The next part of my journey took me out west when my husband’s job transferred to Ohio. We started a family and motherhood became my new career. I poured myself into raising my two daughters. I immersed myself into their activities and volunteered at school, church, Girl Scouts and anything else anyone asked me to do. I had to prove to the world that I was still useful. Meanwhile, I was riddled with fear and anxiety as my vision was failing, living a double life between the sighted world and the blind world. I knew it was time to make some very significant changes.

My transformation began after attending my first National Federation of the Blind national convention where I was surrounded by thousands of blind people who were happy and living independent lives. I now had found a community of blind people who became my role models and mentors.

I came to the realization that I did not want to hide my blindness anymore. I registered with my state vocational rehabilitation agency for white cane and technology training. Because I could no longer read print, I was functionally illiterate, and I knew I needed to learn braille. After that, I served in various leadership roles in the blindness community and participated actively in legislative work to help change the lives of blind people.

My blindness skills also gave me the confidence to go back to college and get a degree in Counseling, which had become a passion of mine throughout the years. I worked as a Counseling Assistant for a treatment center and a Caseload Assistant for the Ohio Bureau of Vocational Rehabilitation.

My journey now brings me to last July when I heard LightHouse CEO Bryan Bashin passionately speaking about the mission and philosophy of LightHouse at a convention.

I was so inspired that I knew at that very moment that my life was falling into place. I just had to be a part of his team.

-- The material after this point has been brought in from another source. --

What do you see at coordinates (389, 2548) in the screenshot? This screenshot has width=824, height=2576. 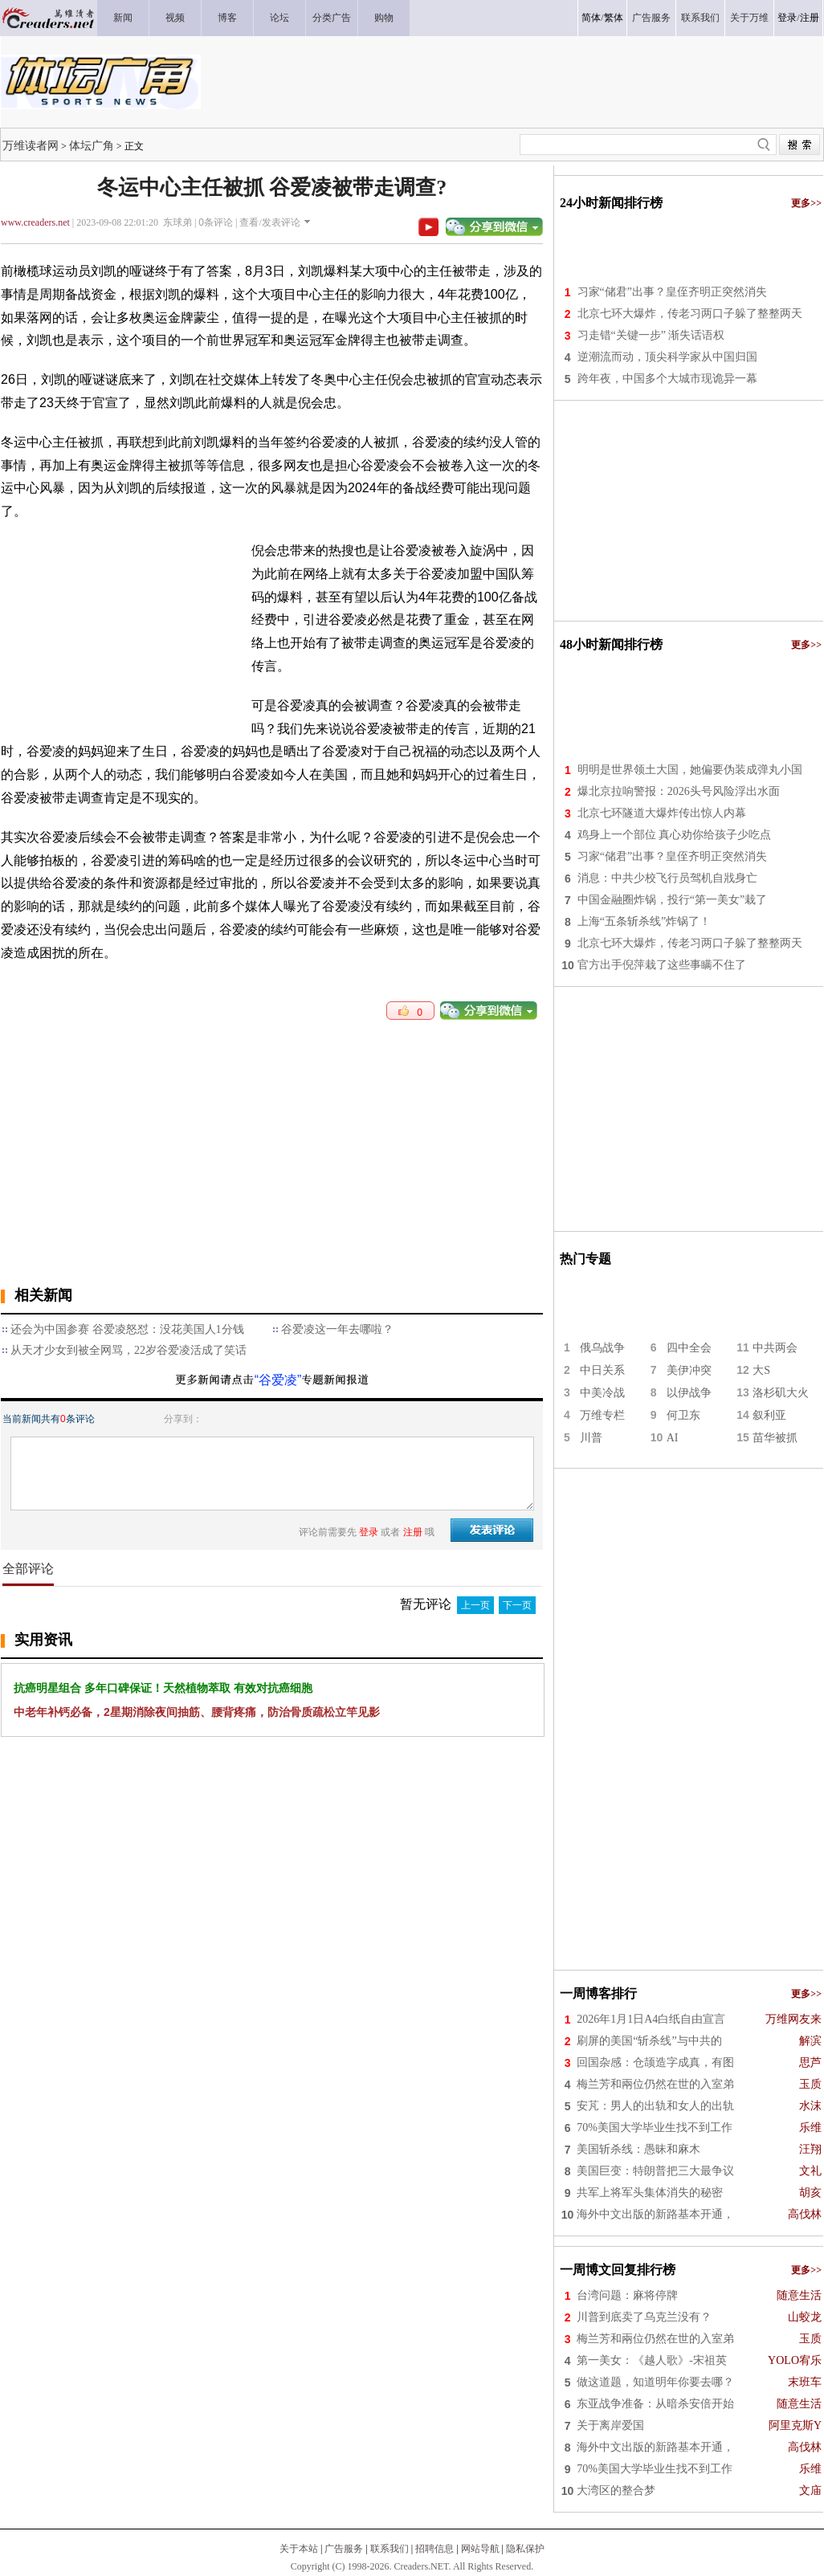 I see `联系我们` at bounding box center [389, 2548].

Through a series of very fortunate events, I now have landed my dream job as Community Outreach Coordinator for LightHouse.  I now have the privilege of making connections throughout the Bay Area and spreading the word to the blind community about all the programs and services that LightHouse has to offer.

I first focused my outreach efforts on our senior population, but now with the COVID-19 pandemic upon us, the implementation of outreach has had to change. I was asked to help develop our Care Calls Program, where we call approximately 1,600 LightHouse students, who we currently serve, to find out where we may assist with any challenges they may be facing during this time of shelter in place.  It is important for everyone to know that even though the doors of LightHouse are closed right now, the lines of communication are still open.

If I can prevent even one person from experiencing the grief that I went through trying to overcome the barriers that hiding my blindness had brought to my life, then my role as Community Outreach Coordinator will be complete.